** Listed records follows **

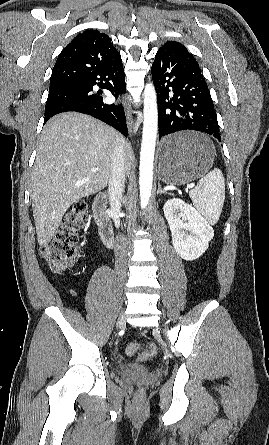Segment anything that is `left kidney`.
I'll list each match as a JSON object with an SVG mask.
<instances>
[{"label":"left kidney","mask_w":269,"mask_h":445,"mask_svg":"<svg viewBox=\"0 0 269 445\" xmlns=\"http://www.w3.org/2000/svg\"><path fill=\"white\" fill-rule=\"evenodd\" d=\"M163 210L177 254L187 261L203 255L214 237V230L210 224L195 208L181 199L168 200Z\"/></svg>","instance_id":"left-kidney-1"}]
</instances>
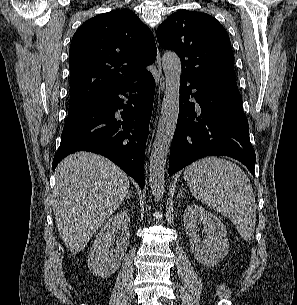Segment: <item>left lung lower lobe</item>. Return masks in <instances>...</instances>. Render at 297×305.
Wrapping results in <instances>:
<instances>
[{
    "label": "left lung lower lobe",
    "mask_w": 297,
    "mask_h": 305,
    "mask_svg": "<svg viewBox=\"0 0 297 305\" xmlns=\"http://www.w3.org/2000/svg\"><path fill=\"white\" fill-rule=\"evenodd\" d=\"M192 97L197 104L189 101ZM210 155L232 157L242 162L255 177L256 155L235 79L197 82L182 75L169 175Z\"/></svg>",
    "instance_id": "obj_1"
}]
</instances>
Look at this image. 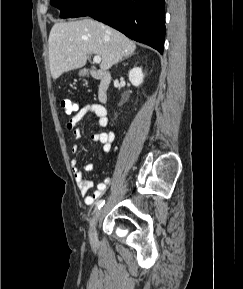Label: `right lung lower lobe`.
Masks as SVG:
<instances>
[{
    "label": "right lung lower lobe",
    "mask_w": 243,
    "mask_h": 289,
    "mask_svg": "<svg viewBox=\"0 0 243 289\" xmlns=\"http://www.w3.org/2000/svg\"><path fill=\"white\" fill-rule=\"evenodd\" d=\"M82 16H90L163 53L164 0H89L70 17Z\"/></svg>",
    "instance_id": "obj_1"
}]
</instances>
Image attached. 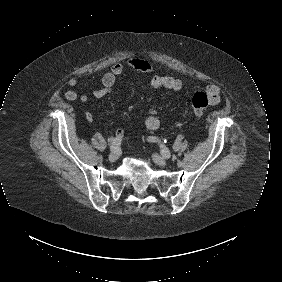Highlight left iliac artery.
Here are the masks:
<instances>
[{"mask_svg": "<svg viewBox=\"0 0 282 282\" xmlns=\"http://www.w3.org/2000/svg\"><path fill=\"white\" fill-rule=\"evenodd\" d=\"M150 140L155 142L157 141L155 137H150ZM161 147V154L163 157L165 158H169L170 157V151L168 150V148H166L164 145H160Z\"/></svg>", "mask_w": 282, "mask_h": 282, "instance_id": "44dca946", "label": "left iliac artery"}]
</instances>
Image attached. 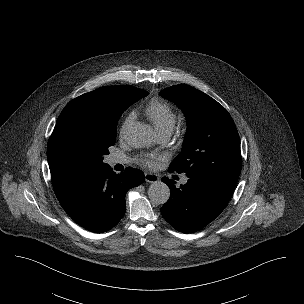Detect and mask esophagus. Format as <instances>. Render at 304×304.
Returning <instances> with one entry per match:
<instances>
[{"label":"esophagus","instance_id":"1","mask_svg":"<svg viewBox=\"0 0 304 304\" xmlns=\"http://www.w3.org/2000/svg\"><path fill=\"white\" fill-rule=\"evenodd\" d=\"M145 180L149 183H156L159 181V177L152 173H145Z\"/></svg>","mask_w":304,"mask_h":304}]
</instances>
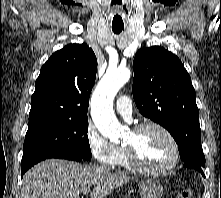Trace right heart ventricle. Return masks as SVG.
Returning a JSON list of instances; mask_svg holds the SVG:
<instances>
[{
  "mask_svg": "<svg viewBox=\"0 0 221 198\" xmlns=\"http://www.w3.org/2000/svg\"><path fill=\"white\" fill-rule=\"evenodd\" d=\"M118 156L115 165H118L120 167H123L125 169H131L132 167L128 163L126 153L123 147H118Z\"/></svg>",
  "mask_w": 221,
  "mask_h": 198,
  "instance_id": "1",
  "label": "right heart ventricle"
}]
</instances>
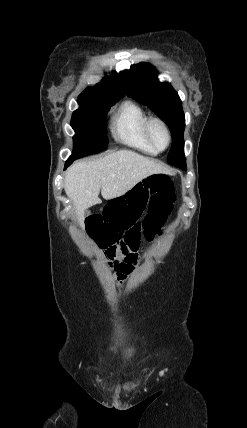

** End of Listed records **

**What the task requires**
What is needed is an exact copy of every line from the one with "Trace right heart" to the end of the listing above, with the pictures left out.

**Answer area**
Trace right heart ventricle. Return masks as SVG.
Returning a JSON list of instances; mask_svg holds the SVG:
<instances>
[{
  "mask_svg": "<svg viewBox=\"0 0 221 198\" xmlns=\"http://www.w3.org/2000/svg\"><path fill=\"white\" fill-rule=\"evenodd\" d=\"M118 156L115 165H118L120 167H123L125 169H131L132 167L128 163L126 153L123 147H118Z\"/></svg>",
  "mask_w": 221,
  "mask_h": 198,
  "instance_id": "1",
  "label": "right heart ventricle"
}]
</instances>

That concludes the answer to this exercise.